Things looked like they were going OK, until the cache had been running for a day or so. We noticed that the memory limits we were setting were not honoured, and we were seeing pod restarts with the reason set to OOMKilled. Something about how we configured the cache was not right.
Cache Layout
In our setup, we don't want to actually cache entire files, just the ranges of bytes that have been requested. Our request pattern means there is never any overlap between ranges, and the exact same ranges are going to be requested repeatedly.
So our Cache Key essentially looks like:
struct CacheKey {
path: String,
start: usize,
end: usize,
}
And our Cache Value is standard Bytes, giving us a cache that looks a bit like this:
struct ByteCacheAppState {
write_cache: HybridCache<CacheKey, Bytes>,
}
Of course with a cache we can't have unbounded memory usage. So we configure a weighter that uses the length of bytes in memory (plus a memory_size method for the key to account for the path string + two usizes, even if it's insignificant: we want to be as accurate as possible!):
...
.with_weighter(|key, value| key.memory_size() + value.len())
...
The Bytes struct is a bit of a special struct that is used in a lot of crates. It's essentially an Arc<[u8]> but has some magic to deal with other backing implementations. It's cheaply cloneable: the underlying memory isn't cloned, just a reference count is updated. You can also take a subslice into it as well, so that you can have a view into a portion of the backing bytes, without reallocating.
Byte Request
When we get a request for a range of bytes, we want to either return that ranges bytes if it's in the cache (either memory or disk), or read from object storage, storing that in the cache, and returning the bytes.

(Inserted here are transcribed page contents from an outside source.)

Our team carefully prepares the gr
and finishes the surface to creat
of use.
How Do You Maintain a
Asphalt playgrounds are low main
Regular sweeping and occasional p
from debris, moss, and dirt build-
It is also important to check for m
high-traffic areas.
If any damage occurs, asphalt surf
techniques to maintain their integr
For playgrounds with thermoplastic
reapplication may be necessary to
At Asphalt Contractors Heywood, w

With foyer you can use the fetch method to do just that:
let cache_entry = write_cache
.fetch(cache_key, || async move {
let mut req = read_from_store(&path, range, &store).await?;
let mut buffer = BytesMut::with_capacity(byte_len);
while let Some(bytes) = req.stream.try_next().await? {
buffer.extend_from_slice(&bytes);
}
Ok(bytes.freeze())
})
.await?;
And so our cache is pretty simple. We keep around slices of files that have been requested on the predicted chance that they will be requested again.
Troubleshooting
Since we were running into memory limit situations, we started troubleshooting what could possibly be wrong.

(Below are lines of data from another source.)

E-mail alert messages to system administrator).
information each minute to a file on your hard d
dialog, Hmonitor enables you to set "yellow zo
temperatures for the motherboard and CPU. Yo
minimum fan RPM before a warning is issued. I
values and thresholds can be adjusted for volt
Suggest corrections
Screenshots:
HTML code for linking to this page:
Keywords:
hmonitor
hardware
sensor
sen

The first thing that we tried, was to reduce the limits that we gave to the cache to be much less than the memory limits of the pod, to see if it would plateau albeit at a higher limit. This seemed to have worked but was still a bit variable in our memory usage. And we still didn't know where the extra memory usage was coming from. We really needed to see what was going on with the heap.

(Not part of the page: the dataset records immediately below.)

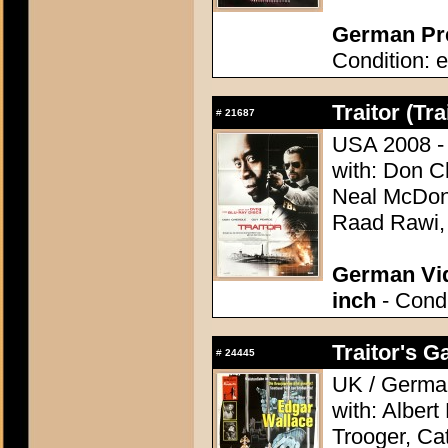
German Pre
Condition: e
Traitor (Tra
#
21687
USA 2008 - 
with: Don C
Neal McDono
Raad Rawi,
German Vid
inch
- Condi
Traitor's G
#
24445
UK / German
with: Alber
Trooger, Cat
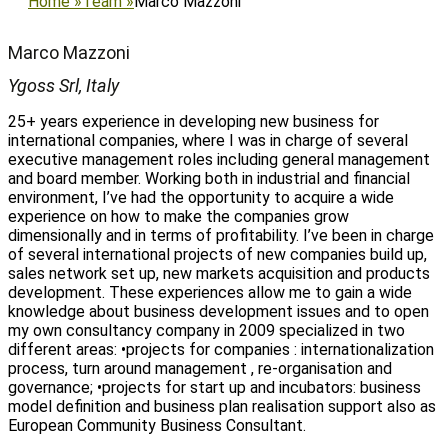
Home
»
Team
»
Marco Mazzoni
Marco Mazzoni
Ygoss Srl, Italy
25+ years experience in developing new business for
international companies, where I was in charge of several
executive management roles including general management
and board member. Working both in industrial and financial
environment, I’ve had the opportunity to acquire a wide
experience on how to make the companies grow
dimensionally and in terms of profitability. I’ve been in charge
of several international projects of new companies build up,
sales network set up, new markets acquisition and products
development. These experiences allow me to gain a wide
knowledge about business development issues and to open
my own consultancy company in 2009 specialized in two
different areas: •projects for companies : internationalization
process, turn around management , re-organisation and
governance; •projects for start up and incubators: business
model definition and business plan realisation support also as
European Community Business Consultant.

One of the advantages of garbage collected languages is that you can really easily introspect the heap. For rust this was traditionally a bit harder. However, there are now some awesome tools we can use to investigate memory allocations. One we ended up using to troubleshoot was the jemalloc_pprof crate.
Profiling with jemalloc_pprof
One way to profile memory usage is to have jemalloc as the global allocator, set some settings to turn on profiling, and then use jemalloc_pprof to dump out the heap profile.
The cache is a simple axum webserver, so we ended up creating a request endpoint we could use to read the allocation profile when the cache was warmed up.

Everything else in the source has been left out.